§ Your task
Every line in the records below that holds the word "Abschiebestopp" is to be copied.

§ Data for the task
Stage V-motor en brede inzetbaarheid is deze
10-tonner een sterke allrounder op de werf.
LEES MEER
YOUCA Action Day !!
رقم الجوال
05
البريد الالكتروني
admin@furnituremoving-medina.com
==
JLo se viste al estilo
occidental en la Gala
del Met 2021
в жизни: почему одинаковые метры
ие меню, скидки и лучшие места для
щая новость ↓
...
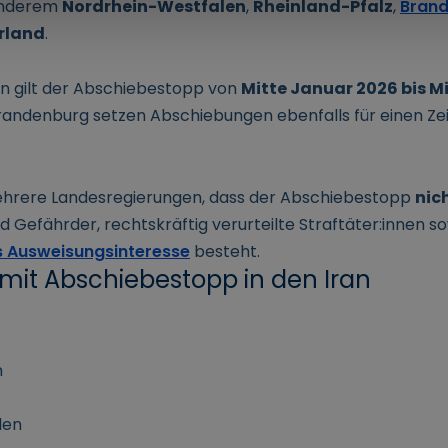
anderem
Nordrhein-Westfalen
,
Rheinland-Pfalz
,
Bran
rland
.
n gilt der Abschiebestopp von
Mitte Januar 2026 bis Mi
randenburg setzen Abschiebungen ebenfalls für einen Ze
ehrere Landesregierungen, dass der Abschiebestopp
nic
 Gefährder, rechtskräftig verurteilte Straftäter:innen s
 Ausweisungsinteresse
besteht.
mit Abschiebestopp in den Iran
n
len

§ Answer box
n gilt der Abschiebestopp von
ehrere Landesregierungen, dass der Abschiebestopp
mit Abschiebestopp in den Iran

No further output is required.